Okay, it’s confession time. I am a guitar junkie. I love guitars and have played a whole bunch of ‘em over the years. I am old enough to remember when guitar companies made (basically) one model of each guitar, with maybe an option for vibrato (before we called them whammy bars). And now I feel sad at how many trees die to make junk guitars that will end up as landfill. On the other hand, and happily, today the art of guitar making has come a very long way, and while there is a lot of junk at the bottom, there are some stellar things at the top. This review looks at the top of the heap with the new Collings 360.
A Modern Classic Collings has been a high-quality acoustic guitar maker for some years now, and whether or not you are a fan, nobody can fault the flawless construction of their guitars. Now Collings is making electrics from jazz boxes to rockin’ solidbodies. The new 360 (named for a Texas highway) is at the low end of Collings’ line of solidbodies, but it is far from a low-end guitar. The body is sort of a stretched Les Paul shape, which is pleasing to my eye, though the 360 is thinner and lighter than an LP. The vintage Tobacco Sunburst nitrocellulose lacquer finish is flawless, period. Collings offers some options here, including parallelogram inlays, flame maple neck and quilted maple top. Our sample 360 has a shimmering curly maple carved top on a one-piece mahogany body, with a 24-7/8" scale mahogany neck (with 1-11/16" nut width), Indian rosewood fingerboard with dot inlays and an ebony peghead overlay—it’s a fine looking geetar.
The old-style top hat knobs are inset in the top, which is a classy looking detail, but may make the knob access feel a bit different to some folks. Two standard Gibson-style volumes and two tones with a 3-way switch are all you need to get some great tones from the Jason Lollar mini-humbuckers. Yes, that’s right, mini-humbuckers here and I like ‘em. Minis to my ear have a sound that has more in common with P-90s than full-size humbuckers—rich and open sounding but with plenty of power. The 360 is wired in what Collings calls ‘50s style, which they tell me means that it’s wired so that the volume control doesn’t make the tone bassier, and indeed the 360 has a nice, even response to the controls. Collings explains it like this: “The ‘50s wiring refers to the fact that we attach the tone circuit to the wiper, or output, of the volume pot instead of the input side, where the pickup comes in. This makes the tone circuit less sensitive, so it doesn’t get muddy when the volume decreases. It helps maintain clarity by not bleeding off the highs as the volume decreases.”
The 360 hardware starts with TonePros bridge and tailpiece, which lock in place so they don’t fall off if you take off all the strings, and they look rock solid. Lastly, the guitar is topped off with Sperzel tuners with vintage white buttons. The tuners work well, but personally I am not keen on the look of the buttons (just my personal taste, many will dig ‘em).
So how’s it sound?
Another bit of personal taste here: I love guitars that are resonant, and the 360 is alive. The feel of high quality is obvious as soon as you pick it up.
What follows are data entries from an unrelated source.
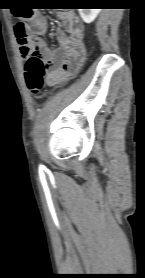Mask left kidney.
Wrapping results in <instances>:
<instances>
[{
  "label": "left kidney",
  "instance_id": "1",
  "mask_svg": "<svg viewBox=\"0 0 145 278\" xmlns=\"http://www.w3.org/2000/svg\"><path fill=\"white\" fill-rule=\"evenodd\" d=\"M78 11L85 23H91L98 16L101 9H78Z\"/></svg>",
  "mask_w": 145,
  "mask_h": 278
}]
</instances>
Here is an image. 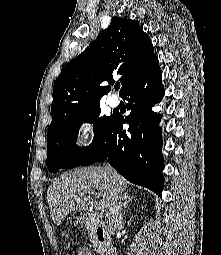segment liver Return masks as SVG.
I'll list each match as a JSON object with an SVG mask.
<instances>
[{
  "mask_svg": "<svg viewBox=\"0 0 221 255\" xmlns=\"http://www.w3.org/2000/svg\"><path fill=\"white\" fill-rule=\"evenodd\" d=\"M127 187L128 181L113 168L109 173L100 166L65 172L54 179L47 190L52 220L59 226L70 212L85 210L93 194L100 198L102 208L107 211L114 191L119 188L123 192Z\"/></svg>",
  "mask_w": 221,
  "mask_h": 255,
  "instance_id": "obj_1",
  "label": "liver"
}]
</instances>
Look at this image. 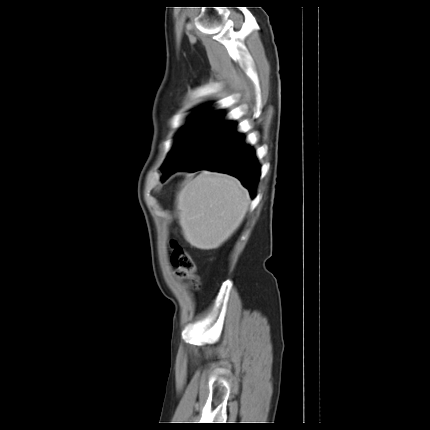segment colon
<instances>
[{
    "label": "colon",
    "instance_id": "colon-1",
    "mask_svg": "<svg viewBox=\"0 0 430 430\" xmlns=\"http://www.w3.org/2000/svg\"><path fill=\"white\" fill-rule=\"evenodd\" d=\"M171 263L175 268V274L180 280H186L197 289L200 286L196 275L195 263L191 255L176 242H171Z\"/></svg>",
    "mask_w": 430,
    "mask_h": 430
}]
</instances>
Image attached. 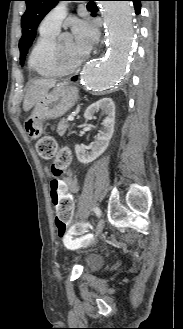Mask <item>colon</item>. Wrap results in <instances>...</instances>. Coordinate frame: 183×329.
Masks as SVG:
<instances>
[{
  "label": "colon",
  "instance_id": "5ec220e1",
  "mask_svg": "<svg viewBox=\"0 0 183 329\" xmlns=\"http://www.w3.org/2000/svg\"><path fill=\"white\" fill-rule=\"evenodd\" d=\"M37 152L43 159H53L52 173L59 176L69 165L71 160L70 151L67 148L57 150V142L52 136L41 137L36 144ZM72 218H55L56 227L61 240L71 235H79L83 231H90V224L76 223L69 227ZM84 237L82 240L87 239Z\"/></svg>",
  "mask_w": 183,
  "mask_h": 329
}]
</instances>
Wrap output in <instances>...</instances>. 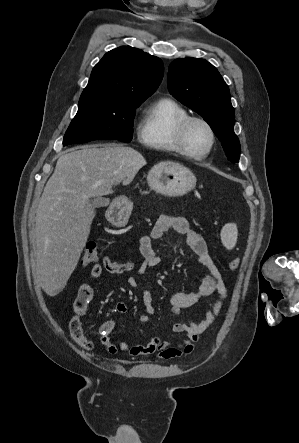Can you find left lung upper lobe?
<instances>
[{
    "label": "left lung upper lobe",
    "mask_w": 299,
    "mask_h": 443,
    "mask_svg": "<svg viewBox=\"0 0 299 443\" xmlns=\"http://www.w3.org/2000/svg\"><path fill=\"white\" fill-rule=\"evenodd\" d=\"M167 83L173 97L210 125L228 159L239 162L241 148L233 129L234 108L218 70L203 59L179 58L169 66Z\"/></svg>",
    "instance_id": "5c2ea615"
}]
</instances>
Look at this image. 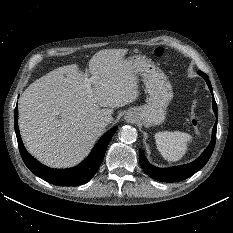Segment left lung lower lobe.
<instances>
[{
	"label": "left lung lower lobe",
	"mask_w": 233,
	"mask_h": 233,
	"mask_svg": "<svg viewBox=\"0 0 233 233\" xmlns=\"http://www.w3.org/2000/svg\"><path fill=\"white\" fill-rule=\"evenodd\" d=\"M198 73H199V75H201L205 79L211 93L213 94L212 86H211V83L209 81L208 76L201 71H199ZM212 103H213V111H214L216 118H217L218 117V110H217V105H216L214 98L212 100ZM216 129H217V124L215 123L213 131H212V140H211L209 146L204 150V152L201 154V156L199 158H197L195 161H193L189 164L174 166L171 168H158V167L151 165L147 161L145 155L143 154V151L141 149H139L140 165L146 174H148L151 178L156 179L158 181H163V182L182 181V180L192 176L197 171H199L202 167H204V165L209 160V158L213 152L214 146H215Z\"/></svg>",
	"instance_id": "left-lung-lower-lobe-1"
}]
</instances>
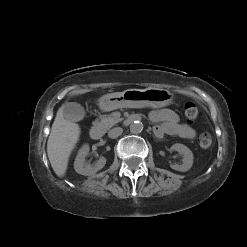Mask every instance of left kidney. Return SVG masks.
Returning a JSON list of instances; mask_svg holds the SVG:
<instances>
[{
    "mask_svg": "<svg viewBox=\"0 0 247 247\" xmlns=\"http://www.w3.org/2000/svg\"><path fill=\"white\" fill-rule=\"evenodd\" d=\"M172 150L178 151L181 155H183V163L181 165L175 164V165H170V167L176 171L180 172H186L188 171L192 165H193V153L192 151L185 145L176 143L172 145L171 147Z\"/></svg>",
    "mask_w": 247,
    "mask_h": 247,
    "instance_id": "obj_1",
    "label": "left kidney"
}]
</instances>
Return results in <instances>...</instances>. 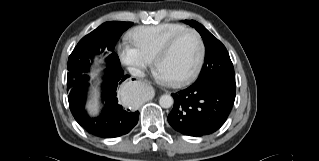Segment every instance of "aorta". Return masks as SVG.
I'll list each match as a JSON object with an SVG mask.
<instances>
[{
    "label": "aorta",
    "instance_id": "obj_1",
    "mask_svg": "<svg viewBox=\"0 0 319 161\" xmlns=\"http://www.w3.org/2000/svg\"><path fill=\"white\" fill-rule=\"evenodd\" d=\"M141 89H147L145 87H141ZM173 98L170 95H162L159 99V104L162 108H170L173 105Z\"/></svg>",
    "mask_w": 319,
    "mask_h": 161
}]
</instances>
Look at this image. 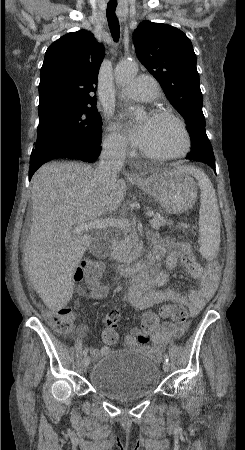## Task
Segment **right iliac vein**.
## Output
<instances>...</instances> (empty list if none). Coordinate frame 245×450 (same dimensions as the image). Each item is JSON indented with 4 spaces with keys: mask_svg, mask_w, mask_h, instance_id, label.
I'll list each match as a JSON object with an SVG mask.
<instances>
[{
    "mask_svg": "<svg viewBox=\"0 0 245 450\" xmlns=\"http://www.w3.org/2000/svg\"><path fill=\"white\" fill-rule=\"evenodd\" d=\"M89 364H90V358H89V356H85V357L83 358V360H82V366H83V368H84V369H87L88 366H89Z\"/></svg>",
    "mask_w": 245,
    "mask_h": 450,
    "instance_id": "right-iliac-vein-1",
    "label": "right iliac vein"
}]
</instances>
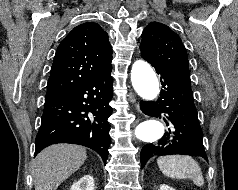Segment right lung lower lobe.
Here are the masks:
<instances>
[{
    "instance_id": "right-lung-lower-lobe-1",
    "label": "right lung lower lobe",
    "mask_w": 238,
    "mask_h": 190,
    "mask_svg": "<svg viewBox=\"0 0 238 190\" xmlns=\"http://www.w3.org/2000/svg\"><path fill=\"white\" fill-rule=\"evenodd\" d=\"M111 69L45 101L35 155L51 144L72 143L95 150L106 162L110 144L107 119L112 114Z\"/></svg>"
}]
</instances>
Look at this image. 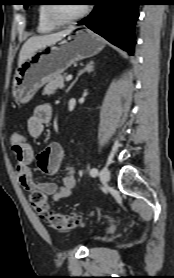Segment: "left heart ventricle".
I'll list each match as a JSON object with an SVG mask.
<instances>
[{
    "label": "left heart ventricle",
    "instance_id": "b2bd125f",
    "mask_svg": "<svg viewBox=\"0 0 174 278\" xmlns=\"http://www.w3.org/2000/svg\"><path fill=\"white\" fill-rule=\"evenodd\" d=\"M83 5H62L58 7V13L62 17H72L79 13Z\"/></svg>",
    "mask_w": 174,
    "mask_h": 278
}]
</instances>
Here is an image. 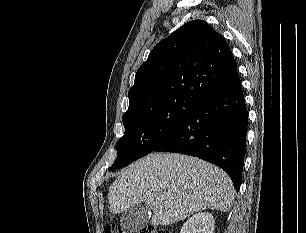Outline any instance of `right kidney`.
<instances>
[{
  "label": "right kidney",
  "mask_w": 306,
  "mask_h": 233,
  "mask_svg": "<svg viewBox=\"0 0 306 233\" xmlns=\"http://www.w3.org/2000/svg\"><path fill=\"white\" fill-rule=\"evenodd\" d=\"M215 219L209 212L197 213L182 226L180 233H213Z\"/></svg>",
  "instance_id": "ca27d5eb"
}]
</instances>
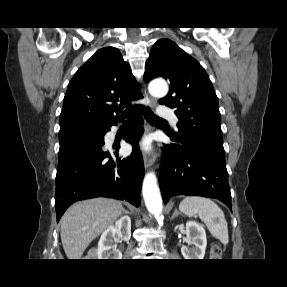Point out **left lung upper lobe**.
<instances>
[{"instance_id": "left-lung-upper-lobe-1", "label": "left lung upper lobe", "mask_w": 287, "mask_h": 287, "mask_svg": "<svg viewBox=\"0 0 287 287\" xmlns=\"http://www.w3.org/2000/svg\"><path fill=\"white\" fill-rule=\"evenodd\" d=\"M163 77L170 91L159 103L175 109L177 141L203 145L225 155L218 98L208 74L197 60L169 39L158 40L145 66L144 80Z\"/></svg>"}]
</instances>
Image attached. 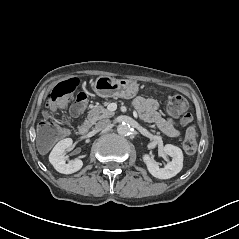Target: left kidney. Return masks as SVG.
I'll return each instance as SVG.
<instances>
[{"instance_id": "left-kidney-1", "label": "left kidney", "mask_w": 239, "mask_h": 239, "mask_svg": "<svg viewBox=\"0 0 239 239\" xmlns=\"http://www.w3.org/2000/svg\"><path fill=\"white\" fill-rule=\"evenodd\" d=\"M164 154L171 158V161L167 163L163 168H159L158 164L153 161L152 156L149 153L142 155V161L146 165L148 172L155 178L165 180L170 179L178 174L183 165V154L181 149L173 145H165L163 148Z\"/></svg>"}]
</instances>
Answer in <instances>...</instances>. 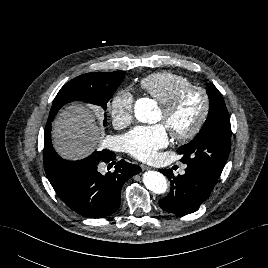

The fretwork is flawless and the setup is right on. The 360 comes strung with .011s, which is an unusual move these days and speaks to the kind of players at whom this guitar is aimed. The neck has a round, old-style LP feel and is very comfy. I plugged it in to my Carr Rambler and got a rich, clean sound with plenty of high overtones and loads of sustain, making this a nice guitar for jazz, roots and blues folks. I am so impressed by how this guitar feels; the body is thinner than a Les Paul, so it’s not too heavy. It feels very lively in your arms and plays perfectly—so I added a distortion box (Baby Blue OD) and tried some rockin’. The Baby Blue is a very transparent box and allows the character of the guitar to come through. The 360 delivers all you would want. For rockin’ some blues, the bridge pickup gives an almost Tele-like sizzle that kicks butt, and I loved the neck pickup for playing some slide. The minis don’t seem to get muddy at all, which can be a problem with full-size humbuckers sometimes. This would be a great roots rock guitar too!
The Final Mojo
So let’s review: the fit and finish are perfect; playability is more of the same—perfectorama; tones are all you might want from this kind of guitar (so again: perfection). Collings guitars are not cheap, but if you are a committed pickerhead this guitar will last a lifetime and reward you every time you play it. Because this is not a standard Les Paul shape, it comes with a nice Armitage fitted hard shell case. Some may be put off by the mini-humbuckers, but you really should give them a try before you just dismiss them. I would like to say something critical, but nothing comes to mind—it’s just that good. So it comes down to whether or not you like the look and feel, and I really do.